Dataset records: Begin
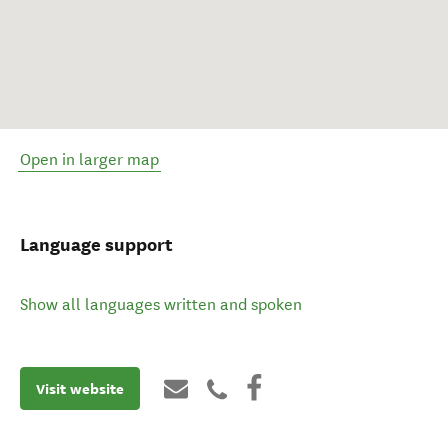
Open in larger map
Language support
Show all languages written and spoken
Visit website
Dataset records: End
Dataset records: Begin
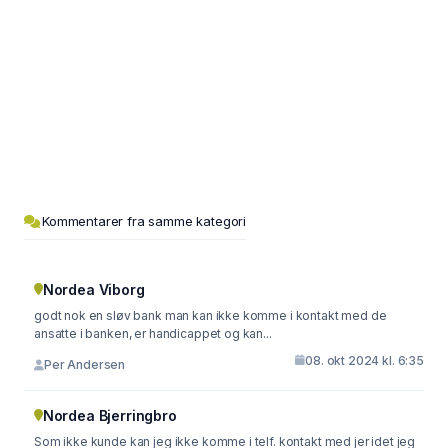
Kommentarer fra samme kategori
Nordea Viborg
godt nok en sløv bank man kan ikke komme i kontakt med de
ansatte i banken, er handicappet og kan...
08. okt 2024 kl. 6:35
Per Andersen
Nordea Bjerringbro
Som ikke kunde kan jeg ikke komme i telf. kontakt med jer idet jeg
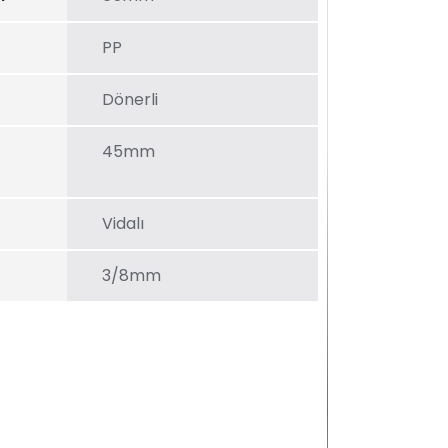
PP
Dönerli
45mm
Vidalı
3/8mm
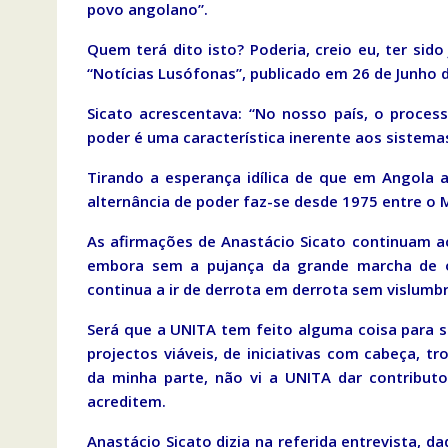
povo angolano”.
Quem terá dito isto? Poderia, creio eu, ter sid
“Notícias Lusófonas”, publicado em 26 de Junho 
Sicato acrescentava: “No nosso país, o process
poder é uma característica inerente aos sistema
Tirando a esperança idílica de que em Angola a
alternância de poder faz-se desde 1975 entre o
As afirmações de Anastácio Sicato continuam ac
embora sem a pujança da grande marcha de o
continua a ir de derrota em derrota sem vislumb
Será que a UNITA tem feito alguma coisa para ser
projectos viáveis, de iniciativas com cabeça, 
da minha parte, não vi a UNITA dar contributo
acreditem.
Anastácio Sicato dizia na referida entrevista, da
Dataset records: End
Dataset records: Begin
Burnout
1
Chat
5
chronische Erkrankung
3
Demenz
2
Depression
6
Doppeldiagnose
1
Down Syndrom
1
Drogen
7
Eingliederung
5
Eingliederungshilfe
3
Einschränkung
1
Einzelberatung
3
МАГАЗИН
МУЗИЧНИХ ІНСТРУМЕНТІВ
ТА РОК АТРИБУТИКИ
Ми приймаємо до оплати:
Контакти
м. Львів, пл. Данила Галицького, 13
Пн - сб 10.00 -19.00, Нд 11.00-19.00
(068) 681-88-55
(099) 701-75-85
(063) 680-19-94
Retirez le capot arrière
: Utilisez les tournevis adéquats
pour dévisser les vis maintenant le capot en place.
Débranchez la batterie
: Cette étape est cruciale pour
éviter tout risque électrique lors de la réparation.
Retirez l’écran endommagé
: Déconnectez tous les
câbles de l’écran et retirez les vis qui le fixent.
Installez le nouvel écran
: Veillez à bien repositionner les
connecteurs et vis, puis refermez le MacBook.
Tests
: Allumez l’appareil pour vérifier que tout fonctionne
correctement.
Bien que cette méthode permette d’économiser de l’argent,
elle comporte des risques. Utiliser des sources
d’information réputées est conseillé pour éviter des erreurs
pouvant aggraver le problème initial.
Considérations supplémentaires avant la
Dataset records: End
Look through the lines above and collect those with the word "Anastácio".

As afirmações de Anastácio Sicato continuam ac
Anastácio Sicato dizia na referida entrevista, da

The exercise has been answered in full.